(Bounding box prediction data)
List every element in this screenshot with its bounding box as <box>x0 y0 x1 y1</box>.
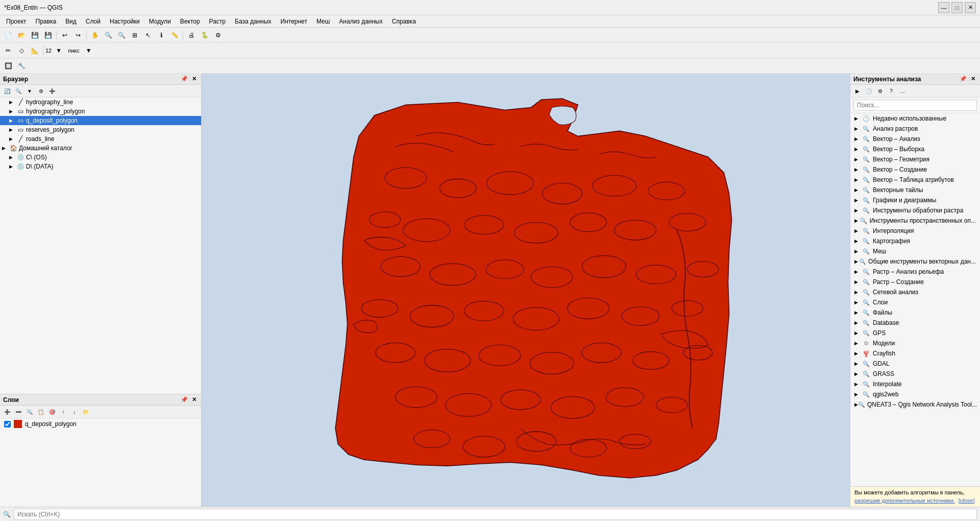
redo-button[interactable]: ↪ <box>72 29 84 41</box>
font-size-down[interactable]: ▼ <box>53 44 65 57</box>
snap-button[interactable]: 🔲 <box>2 60 14 72</box>
zoom-extent-button[interactable]: ⊞ <box>129 29 141 41</box>
menu-item-правка[interactable]: Правка <box>32 17 61 26</box>
save-as-button[interactable]: 💾 <box>42 29 54 41</box>
analysis-help[interactable]: ? <box>886 86 896 96</box>
node-tool-button[interactable]: ◇ <box>15 44 28 57</box>
analysis-item-database[interactable]: ▶ 🔍 Database <box>850 318 980 328</box>
browser-settings[interactable]: ⚙ <box>36 86 46 96</box>
analysis-panel-close[interactable]: ✕ <box>969 75 977 83</box>
edit-button[interactable]: ✏ <box>2 44 14 57</box>
analysis-item-charts[interactable]: ▶ 🔍 Графики и диаграммы <box>850 195 980 205</box>
menu-item-вектор[interactable]: Вектор <box>176 17 204 26</box>
layers-remove[interactable]: ➖ <box>13 407 23 417</box>
layer-q-deposit-polygon[interactable]: q_deposit_polygon <box>0 418 201 430</box>
analysis-item-layers[interactable]: ▶ 🔍 Слои <box>850 297 980 307</box>
browser-refresh[interactable]: 🔄 <box>2 86 12 96</box>
menu-item-меш[interactable]: Меш <box>312 17 334 26</box>
analysis-item-raster-tools[interactable]: ▶ 🔍 Инструменты обработки растра <box>850 205 980 216</box>
analysis-more[interactable]: … <box>897 86 908 96</box>
close-button[interactable]: ✕ <box>965 2 976 13</box>
layer-checkbox[interactable] <box>4 421 11 428</box>
menu-item-растр[interactable]: Растр <box>205 17 230 26</box>
analysis-item-interpolation[interactable]: ▶ 🔍 Интерполяция <box>850 226 980 236</box>
layers-open-attribute[interactable]: 📋 <box>36 407 46 417</box>
analysis-item-raster-create[interactable]: ▶ 🔍 Растр – Создание <box>850 277 980 287</box>
analysis-item-vector-attributes[interactable]: ▶ 🔍 Вектор – Таблица атрибутов <box>850 175 980 185</box>
layers-panel-pin[interactable]: 📌 <box>179 396 189 404</box>
advanced-digi-button[interactable]: 🔧 <box>15 60 28 72</box>
layers-group[interactable]: 📁 <box>81 407 91 417</box>
analysis-item-network-analysis[interactable]: ▶ 🔍 Сетевой анализ <box>850 287 980 297</box>
menu-item-проект[interactable]: Проект <box>2 17 31 26</box>
print-button[interactable]: 🖨 <box>185 29 198 41</box>
analysis-item-vector-selection[interactable]: ▶ 🔍 Вектор – Выборка <box>850 144 980 154</box>
analysis-item-spatial-tools[interactable]: ▶ 🔍 Инструменты пространственных оп... <box>850 216 980 226</box>
undo-button[interactable]: ↩ <box>59 29 71 41</box>
menu-item-вид[interactable]: Вид <box>61 17 81 26</box>
identify-button[interactable]: ℹ <box>155 29 167 41</box>
maximize-button[interactable]: □ <box>951 2 963 13</box>
select-button[interactable]: ↖ <box>142 29 154 41</box>
menu-item-модули[interactable]: Модули <box>145 17 175 26</box>
analysis-panel-pin[interactable]: 📌 <box>958 75 968 83</box>
analysis-search-input[interactable] <box>853 100 977 111</box>
analysis-item-interpolate[interactable]: ▶ 🔍 Interpolate <box>850 379 980 389</box>
layers-zoom-to[interactable]: 🎯 <box>47 407 57 417</box>
browser-add[interactable]: ➕ <box>47 86 57 96</box>
processing-button[interactable]: ⚙ <box>212 29 224 41</box>
new-project-button[interactable]: 📄 <box>2 29 14 41</box>
font-unit-down[interactable]: ▼ <box>83 44 95 57</box>
layers-down[interactable]: ↓ <box>69 407 80 417</box>
minimize-button[interactable]: — <box>938 2 949 13</box>
analysis-item-gdal[interactable]: ▶ 🔍 GDAL <box>850 359 980 369</box>
map-canvas[interactable] <box>202 74 850 507</box>
analysis-item-models[interactable]: ▶ ⚙ Модели <box>850 338 980 348</box>
analysis-history[interactable]: 🕐 <box>864 86 874 96</box>
layers-panel-close[interactable]: ✕ <box>190 396 198 404</box>
browser-filter[interactable]: 🔍 <box>13 86 23 96</box>
menu-item-настройки[interactable]: Настройки <box>106 17 144 26</box>
analysis-item-mesh[interactable]: ▶ 🔍 Меш <box>850 246 980 256</box>
layers-up[interactable]: ↑ <box>58 407 68 417</box>
analysis-item-files[interactable]: ▶ 🔍 Файлы <box>850 307 980 318</box>
browser-panel-close[interactable]: ✕ <box>190 75 198 83</box>
browser-panel-pin[interactable]: 📌 <box>179 75 189 83</box>
layers-add[interactable]: ➕ <box>2 407 12 417</box>
browser-item-hydrography-polygon[interactable]: ▶ ▭ hydrography_polygon <box>0 107 201 116</box>
measure-button[interactable]: 📏 <box>168 29 181 41</box>
menu-item-слой[interactable]: Слой <box>82 17 105 26</box>
menu-item-анализ-данных[interactable]: Анализ данных <box>335 17 386 26</box>
analysis-item-raster-relief[interactable]: ▶ 🔍 Растр – Анализ рельефа <box>850 267 980 277</box>
analysis-item-gps[interactable]: ▶ 🔍 GPS <box>850 328 980 338</box>
analysis-item-vector-create[interactable]: ▶ 🔍 Вектор – Создание <box>850 164 980 175</box>
analysis-item-qneat3[interactable]: ▶ 🔍 QNEAT3 – Qgis Network Analysis Tool.… <box>850 399 980 410</box>
digitize-button[interactable]: 📐 <box>29 44 41 57</box>
menu-item-база-данных[interactable]: База данных <box>231 17 275 26</box>
analysis-item-vector-tiles[interactable]: ▶ 🔍 Векторные тайлы <box>850 185 980 195</box>
browser-item-home-catalog[interactable]: ▶ 🏠 Домашний каталог <box>0 144 201 153</box>
browser-item-d-drive[interactable]: ▶ 💿 D\ (DATA) <box>0 162 201 171</box>
browser-item-roads-line[interactable]: ▶ ╱ roads_line <box>0 134 201 144</box>
layers-filter[interactable]: 🔍 <box>24 407 35 417</box>
analysis-run[interactable]: ▶ <box>852 86 863 96</box>
analysis-item-qgis2web[interactable]: ▶ 🔍 qgis2web <box>850 389 980 399</box>
browser-item-reserves-polygon[interactable]: ▶ ▭ reserves_polygon <box>0 125 201 134</box>
save-button[interactable]: 💾 <box>29 29 41 41</box>
zoom-in-button[interactable]: 🔍 <box>102 29 114 41</box>
analysis-settings[interactable]: ⚙ <box>875 86 885 96</box>
open-project-button[interactable]: 📂 <box>15 29 28 41</box>
browser-collapse[interactable]: ▼ <box>24 86 35 96</box>
analysis-item-crayfish[interactable]: ▶ 🦞 Crayfish <box>850 348 980 359</box>
analysis-item-grass[interactable]: ▶ 🔍 GRASS <box>850 369 980 379</box>
analysis-item-recent[interactable]: ▶ 🕐 Недавно использованные <box>850 113 980 124</box>
pan-button[interactable]: ✋ <box>89 29 101 41</box>
analysis-item-raster[interactable]: ▶ 🔍 Анализ растров <box>850 124 980 134</box>
info-note-link1[interactable]: разрешив дополнительные источники. <box>854 498 955 504</box>
browser-item-hydrography-line[interactable]: ▶ ╱ hydrography_line <box>0 98 201 107</box>
browser-item-q-deposit-polygon[interactable]: ▶ ▭ q_deposit_polygon <box>0 116 201 125</box>
menu-item-интернет[interactable]: Интернет <box>277 17 311 26</box>
zoom-out-button[interactable]: 🔍 <box>115 29 128 41</box>
info-note-link2[interactable]: [close] <box>959 498 975 504</box>
browser-item-c-drive[interactable]: ▶ 💿 C\ (OS) <box>0 153 201 162</box>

TASK STATEMENT -
Note how many lines above hold "Создание" and give that figure alone.

ANSWER SECTION -
2